Want an invite to Google's Inbox? Now's the time to act

Google opens up an invitation-request window, but it's brief.

Formerly available only by limited invitation, Google Inbox can be in your hand if you act fast. Josh Miller/CNET

If you've been itching to give Google Inbox a spin but have been held back by the lack of an invitation to try the free email app, now's the time to act.

The Web giant opened up an invitation-request window Wednesday in which prospective users will have one hour to request an invite to the app, which Google unveiled last month. Gmail users who submit a request for an invitation to inbox@google.com by 4 p.m. PT will receive an emailed invitation within an hour, Google announced in a tweet Wednesday. The company had previously limited the number of invitations it was sending out.

Developed by the Gmail team, Inbox is intended to coexist with Google's flagship email product, not replace it. For example, it groups similar types of messages, and automatically highlights key information such as flight itineraries and event information. It comes as competitors, including Apple and file-sharing company Dropbox, have released or updated products aimed at making it easier to find online needles in a haystack.
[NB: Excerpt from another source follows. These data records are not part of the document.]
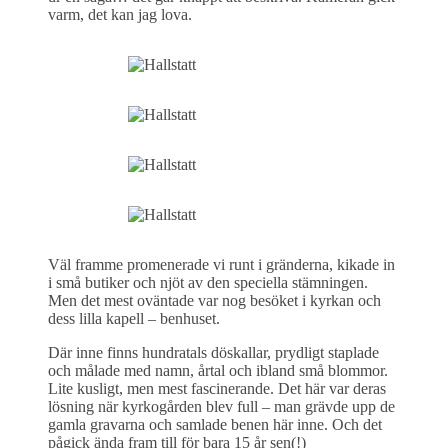
varm, det kan jag lova.
Väl framme promenerade vi runt i gränderna, kikade in
i små butiker och njöt av den speciella stämningen.
Men det mest oväntade var nog besöket i kyrkan och
dess lilla kapell – benhuset.
Där inne finns hundratals döskallar, prydligt staplade
och målade med namn, årtal och ibland små blommor.
Lite kusligt, men mest fascinerande. Det här var deras
lösning när kyrkogården blev full – man grävde upp de
gamla gravarna och samlade benen här inne. Och det
pågick ända fram till för bara 15 år sen(!)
A key Inbox feature called Assists integrates real-time updates from the Web directly into email, while the Bundles option automatically groups similar messages, such as receipts, and allow you to swipe them all away at once. Inbox also integrates Google Now reminders and lets you create your own reminders.

The app is available on smartphones running Google's Android operating system or Apple's iOS, and on the Web -- but only in Google's Chrome browser for now.